Material provided Start Marker

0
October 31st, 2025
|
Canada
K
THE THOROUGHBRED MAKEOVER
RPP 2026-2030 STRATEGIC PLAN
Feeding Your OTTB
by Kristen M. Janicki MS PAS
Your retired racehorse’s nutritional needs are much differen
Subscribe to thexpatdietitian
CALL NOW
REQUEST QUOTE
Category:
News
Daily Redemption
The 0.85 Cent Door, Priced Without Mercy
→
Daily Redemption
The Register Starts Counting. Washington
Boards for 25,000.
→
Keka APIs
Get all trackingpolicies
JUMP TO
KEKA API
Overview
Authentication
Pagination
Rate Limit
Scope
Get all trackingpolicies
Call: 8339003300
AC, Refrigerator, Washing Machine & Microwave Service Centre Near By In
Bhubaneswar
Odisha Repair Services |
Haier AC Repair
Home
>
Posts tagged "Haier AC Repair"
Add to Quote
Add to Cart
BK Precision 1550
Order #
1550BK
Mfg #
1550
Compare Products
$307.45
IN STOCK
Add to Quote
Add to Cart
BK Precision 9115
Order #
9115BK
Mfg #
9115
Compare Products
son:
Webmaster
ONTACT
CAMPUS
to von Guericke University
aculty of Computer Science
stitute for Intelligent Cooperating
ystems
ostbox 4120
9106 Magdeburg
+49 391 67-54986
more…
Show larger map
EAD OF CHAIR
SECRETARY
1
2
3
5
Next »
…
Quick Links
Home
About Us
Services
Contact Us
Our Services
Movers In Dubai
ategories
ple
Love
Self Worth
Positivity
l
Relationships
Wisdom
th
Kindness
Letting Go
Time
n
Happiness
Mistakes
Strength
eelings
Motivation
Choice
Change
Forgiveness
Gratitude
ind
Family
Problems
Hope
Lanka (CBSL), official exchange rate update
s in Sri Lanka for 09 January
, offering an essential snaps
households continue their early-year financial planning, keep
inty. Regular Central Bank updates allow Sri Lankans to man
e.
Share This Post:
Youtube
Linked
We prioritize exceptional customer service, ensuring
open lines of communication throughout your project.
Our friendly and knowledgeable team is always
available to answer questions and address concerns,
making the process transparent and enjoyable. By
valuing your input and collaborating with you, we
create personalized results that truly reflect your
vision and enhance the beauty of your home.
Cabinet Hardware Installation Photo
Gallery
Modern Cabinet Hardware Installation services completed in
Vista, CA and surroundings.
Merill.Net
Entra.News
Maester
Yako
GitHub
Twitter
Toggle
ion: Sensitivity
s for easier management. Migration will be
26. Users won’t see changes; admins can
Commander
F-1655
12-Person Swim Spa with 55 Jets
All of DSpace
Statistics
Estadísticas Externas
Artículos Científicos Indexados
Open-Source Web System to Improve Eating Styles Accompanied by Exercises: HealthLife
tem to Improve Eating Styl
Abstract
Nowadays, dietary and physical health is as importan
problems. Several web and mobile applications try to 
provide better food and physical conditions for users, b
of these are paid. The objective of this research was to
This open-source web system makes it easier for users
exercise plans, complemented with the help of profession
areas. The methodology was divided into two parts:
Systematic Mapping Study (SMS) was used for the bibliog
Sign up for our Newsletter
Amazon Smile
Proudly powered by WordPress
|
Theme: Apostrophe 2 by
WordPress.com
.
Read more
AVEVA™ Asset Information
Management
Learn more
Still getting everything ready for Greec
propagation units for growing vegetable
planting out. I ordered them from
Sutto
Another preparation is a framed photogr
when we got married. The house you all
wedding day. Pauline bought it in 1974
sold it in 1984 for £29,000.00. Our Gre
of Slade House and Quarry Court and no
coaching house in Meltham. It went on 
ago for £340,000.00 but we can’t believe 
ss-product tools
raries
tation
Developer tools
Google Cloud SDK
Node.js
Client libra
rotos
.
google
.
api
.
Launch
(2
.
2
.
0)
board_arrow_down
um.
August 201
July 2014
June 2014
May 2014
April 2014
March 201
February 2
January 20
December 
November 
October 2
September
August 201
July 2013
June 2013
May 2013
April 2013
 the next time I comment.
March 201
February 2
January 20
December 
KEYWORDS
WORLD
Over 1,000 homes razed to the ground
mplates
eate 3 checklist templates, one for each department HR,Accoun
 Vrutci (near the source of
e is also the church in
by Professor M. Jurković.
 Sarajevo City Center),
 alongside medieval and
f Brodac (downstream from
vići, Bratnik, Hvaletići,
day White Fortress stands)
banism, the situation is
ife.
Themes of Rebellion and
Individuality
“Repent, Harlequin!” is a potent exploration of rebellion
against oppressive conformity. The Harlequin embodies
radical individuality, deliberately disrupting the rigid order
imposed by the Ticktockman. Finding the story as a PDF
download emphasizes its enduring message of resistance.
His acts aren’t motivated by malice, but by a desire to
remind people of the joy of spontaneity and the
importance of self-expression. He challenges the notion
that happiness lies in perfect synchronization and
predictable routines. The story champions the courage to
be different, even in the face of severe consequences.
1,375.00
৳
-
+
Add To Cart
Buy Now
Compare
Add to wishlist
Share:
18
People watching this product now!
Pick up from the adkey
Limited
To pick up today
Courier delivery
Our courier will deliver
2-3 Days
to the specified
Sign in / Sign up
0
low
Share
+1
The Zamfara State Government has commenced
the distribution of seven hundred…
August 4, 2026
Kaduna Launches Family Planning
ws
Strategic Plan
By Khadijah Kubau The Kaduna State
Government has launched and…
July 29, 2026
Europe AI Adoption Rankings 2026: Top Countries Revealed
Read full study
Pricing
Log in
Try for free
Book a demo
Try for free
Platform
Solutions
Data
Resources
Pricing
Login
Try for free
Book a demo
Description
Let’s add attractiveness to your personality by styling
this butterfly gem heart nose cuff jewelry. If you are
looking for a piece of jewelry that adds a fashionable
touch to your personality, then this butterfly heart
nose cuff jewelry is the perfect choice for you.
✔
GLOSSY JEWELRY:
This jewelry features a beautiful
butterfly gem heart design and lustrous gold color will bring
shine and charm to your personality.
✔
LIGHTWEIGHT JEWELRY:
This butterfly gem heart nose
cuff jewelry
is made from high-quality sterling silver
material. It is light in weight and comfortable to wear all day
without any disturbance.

Material provided End Marker

In the listing, find all lines with the string "will" and copy them.

_Answer to this problem_
s for easier management. Migration will be
Our courier will deliver
butterfly gem heart design and lustrous gold color will bring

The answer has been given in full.